My mother has been dealing with her father, his drinking, and his mental illness for the last twenty years. My sister and I have dealt with the impacts of his alcoholism for the last twelve. Even though his drinking has slowed down, my family still experiences the affects that he has had on us. We go to his AA (alcoholics anonymous) meetings, his doctor appointments, and help him with his bills. These aspects of his drinking are very embarrassing, but it is with our support that we can hope he gets better.

After the damages that alcohol has done to my family, I should have had a different perspective on drinking. My sophomore and junior years I was on the verge of developing a drinking problem. I cannot think of a weekend in those two years that I did not go to a party, or did not have at least one drink.

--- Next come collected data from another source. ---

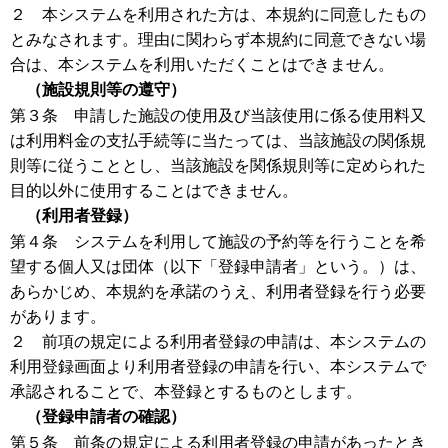
２ 本システムを利用された方は、本規約に同意したもの
とみなされます。理由に関わらず本規約に同意できない場
合は、本システムを利用いただくことはできません。
（施設規則等の遵守）
第３条 申請した施設の使用及び当該使用に係る使用料又
は利用料金の支払手続等に当たっては、当該施設の関係規
則等に従うこととし、当該施設を関係規則等に定められた
目的以外に使用することはできません。
（利用者登録）
第４条 システムを利用して施設の予約等を行うことを希
望する個人又は団体（以下「登録申請者」という。）は、
あらかじめ、本規約を承諾のうえ、利用者登録を行う必要
があります。
２ 前項の規定による利用者登録の申請は、本システムの
利用登録画面より利用者登録の申請を行い、本システムで
承認されることで、本登録とするものとします。
（登録申請者の確認）
第５条 前条の規定による利用者登録の申請があったとき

The summer before my sophomore year I had my first drink. I was a lifeguard, and everyone that I worked with was at least eighteen years old. I was the youngest person there. I went to a couple of parties with the other lifeguards and all they wanted to do was get me drunk. I started slow but by the end of the summer I would drink as much as the other people I worked with. At the end of that summer I joined Reveler, my schools sorority, and the members were known as the drinkers. When I would hang out with them, there would always be drinking. And of course I would try to fit in by drinking and ended up drunk. I kept it a secret from my family up until my junior year when my mom caught me drinking and driving.

Being caught drinking and driving was not the reason that I decided to end the newly formed habit. One night my best friend and I were at a party. She was extremely intoxicated and made a wrong decision and was pressured into having sex with a boy. I had no response when she came out of the room and told me what had happened to her just moments before. I was in utter shock because she had trusted the guy. Because of my friend, I decided to stop putting myself into situations where that could happen to me. I made the decision to stop my drinking before it got even more out of hand.

After reflecting on my family history and the decisions that I made, as well as those the people around me made I was able to learn from those mistakes. I am now able to say that I choose not to drink and do not feel pressured to do so. By making this decision to be alcohol free, I overcame the struggle that faces many of my friends, my grandfather, and used to face me. Without the support of my mother and the other people in my life that made the same decision, I would not be the person that I am today. And I thank God that I have those people to help me through constant struggles that appear every day.